Dire que ce qui se passe aujourd'hui en Tunisie est davantage un soulèvement populaire qu'une révolution n'est pas une façon de jouer avec les mots, pas plus que cela ne vise à minorer l'importance dudit mouvement. Tunisiens et Egyptiens font preuve d'un courage exemplaire dont beaucoup d'analystes ne les pensaient pas capables. Les premiers sont parvenus à chasser un vieil ami de la France qui avait cadenassé le pays avec ses flics et ses réseaux et se pensait à l'abri de toute émotion populaire ; les seconds font vaciller sur son trône un ami du bloc occidental.

Parler de soulèvement populaire plutôt que de révolution est une façon de calmer les ardeurs de la presse, toujours prompte à l'emphase, du moment que celle-ci fait vendre.

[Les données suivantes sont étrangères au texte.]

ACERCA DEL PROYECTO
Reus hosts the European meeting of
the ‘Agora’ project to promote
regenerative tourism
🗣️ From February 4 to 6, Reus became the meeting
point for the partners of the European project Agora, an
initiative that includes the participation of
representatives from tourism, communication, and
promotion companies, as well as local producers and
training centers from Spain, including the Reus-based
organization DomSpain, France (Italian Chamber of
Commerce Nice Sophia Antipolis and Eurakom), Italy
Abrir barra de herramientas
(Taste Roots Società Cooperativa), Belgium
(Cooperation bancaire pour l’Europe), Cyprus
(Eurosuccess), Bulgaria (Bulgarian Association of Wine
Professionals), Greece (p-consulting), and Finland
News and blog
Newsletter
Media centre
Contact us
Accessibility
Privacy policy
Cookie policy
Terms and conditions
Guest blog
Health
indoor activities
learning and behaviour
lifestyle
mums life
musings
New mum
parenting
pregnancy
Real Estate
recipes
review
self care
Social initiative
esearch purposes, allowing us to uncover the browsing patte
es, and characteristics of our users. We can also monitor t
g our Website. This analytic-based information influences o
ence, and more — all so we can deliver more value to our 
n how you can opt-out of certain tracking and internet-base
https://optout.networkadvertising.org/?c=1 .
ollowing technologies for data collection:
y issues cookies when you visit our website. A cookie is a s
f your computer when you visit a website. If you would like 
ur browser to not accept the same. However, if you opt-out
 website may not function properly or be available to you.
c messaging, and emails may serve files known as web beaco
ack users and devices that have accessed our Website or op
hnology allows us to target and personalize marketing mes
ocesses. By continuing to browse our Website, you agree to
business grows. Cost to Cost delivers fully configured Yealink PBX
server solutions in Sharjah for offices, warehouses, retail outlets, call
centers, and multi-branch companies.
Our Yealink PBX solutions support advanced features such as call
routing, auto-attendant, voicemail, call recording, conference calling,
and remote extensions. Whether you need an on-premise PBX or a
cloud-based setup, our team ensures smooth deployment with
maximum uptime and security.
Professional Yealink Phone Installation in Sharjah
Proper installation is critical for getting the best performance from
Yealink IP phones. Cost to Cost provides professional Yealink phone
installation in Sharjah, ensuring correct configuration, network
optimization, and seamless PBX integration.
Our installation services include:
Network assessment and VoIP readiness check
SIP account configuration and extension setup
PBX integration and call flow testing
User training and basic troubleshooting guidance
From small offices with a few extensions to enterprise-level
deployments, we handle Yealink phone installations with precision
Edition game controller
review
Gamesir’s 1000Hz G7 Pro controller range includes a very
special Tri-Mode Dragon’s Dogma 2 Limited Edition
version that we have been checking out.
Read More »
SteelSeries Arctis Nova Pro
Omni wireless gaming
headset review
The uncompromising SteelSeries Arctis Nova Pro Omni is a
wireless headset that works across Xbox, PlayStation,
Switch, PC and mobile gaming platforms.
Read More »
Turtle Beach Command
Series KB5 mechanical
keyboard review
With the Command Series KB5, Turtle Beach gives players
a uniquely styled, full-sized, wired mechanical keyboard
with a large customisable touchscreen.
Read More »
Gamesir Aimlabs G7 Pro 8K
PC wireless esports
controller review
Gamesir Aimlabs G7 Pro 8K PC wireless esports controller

Il n'y a pas eu de Révolution en Mai 68 : les rapports de production n'ont pas été bouleversé par le mouvement social, le régime politique n'a pas été chamboulé ; les « soixante-huitards » ont obligé les élites dominantes à produire de nouvelles idées susceptibles de rendre de nouveau légitime le système. C'était peu et beaucoup à la fois.

Parler de soulèvement populaire plutôt que de révolution est une façon de souligner que le mouvement actuel en Tunisie n'a pas aboli le système Ben Ali. Il a chassé l'autocrate et son réseau le plus proche, mais tout l'édifice sur lequel reposait son hégémonie est toujours en place. Une dictature, ce n'est pas seulement un tyran et des flics à sa botte. Une dictature, c'est un tyran, des flics, un parti unique omnipotent par lequel on doit passer pour tout et n'importe quoi, des réseaux de clientèle, une bourgeoisie qui fait des affaires en profitant du fait que les salariés sont sous la menace du bâton, une fonction publique qui ne doit sa position sociale qu'à sa docilité assumée ou contrainte, des ruraux sous la coupe de notables qui ont tout à perdre d'un changement radical de régime, des gens qui se taisent et n'en pensent pas moins, des opposants radicaux et des opposants qui attendent leur heure, des gens qui veulent que tout change et d'autres que tout cela effraie. C'est tout cela une dictature, et bien plus encore. Comme le disait le vieux Marx, « les hommes font leur propre histoire, mais ils ne la font pas arbitrairement, dans les conditions choisies par eux, mais dans des conditions directement données et héritées du passé. La tradition de toutes les générations mortes pèse d'un poids très lourd sur le cerveau des vivants »3.

Un soulèvement populaire, une révolte, une grève font jaillir la parole et ouvrent le champ des possibles. Mais ils ouvrent ce champ à tout le monde, et notamment à celles et ceux qui disposent des meilleures armes pour prendre leur revanche sociale sur ce pouvoir qui les a niés. Ceux d'en bas sont désarmés : ils n'ont que leur nombre à faire valoir et leur capacité à créer, consolider et faire vivre des contre-pouvoirs populaires. Face à eux, il n'y a pas seulement l'ancienne élite délégitimée en phase de reconversion démocratique, il y a également ces opposants prêts à tout accommodement pour parvenir au pouvoir. Les premiers ont mon soutien, les seconds, ma défiance.


Notes
1. Hermet, Badie, Birnbaum, Braud, Dictionnaire de la science politique et des institutions politiques, Colin, 1996.
2. L'interview de ces deux militants est en ligne à cette adresse (magmaweb) ; mais également, ainsi que d'autres textes à cette adresse (mondialisme.org)
3. Karl Marx, Le 18 Brumaire de Louis Bonaparte, 1852.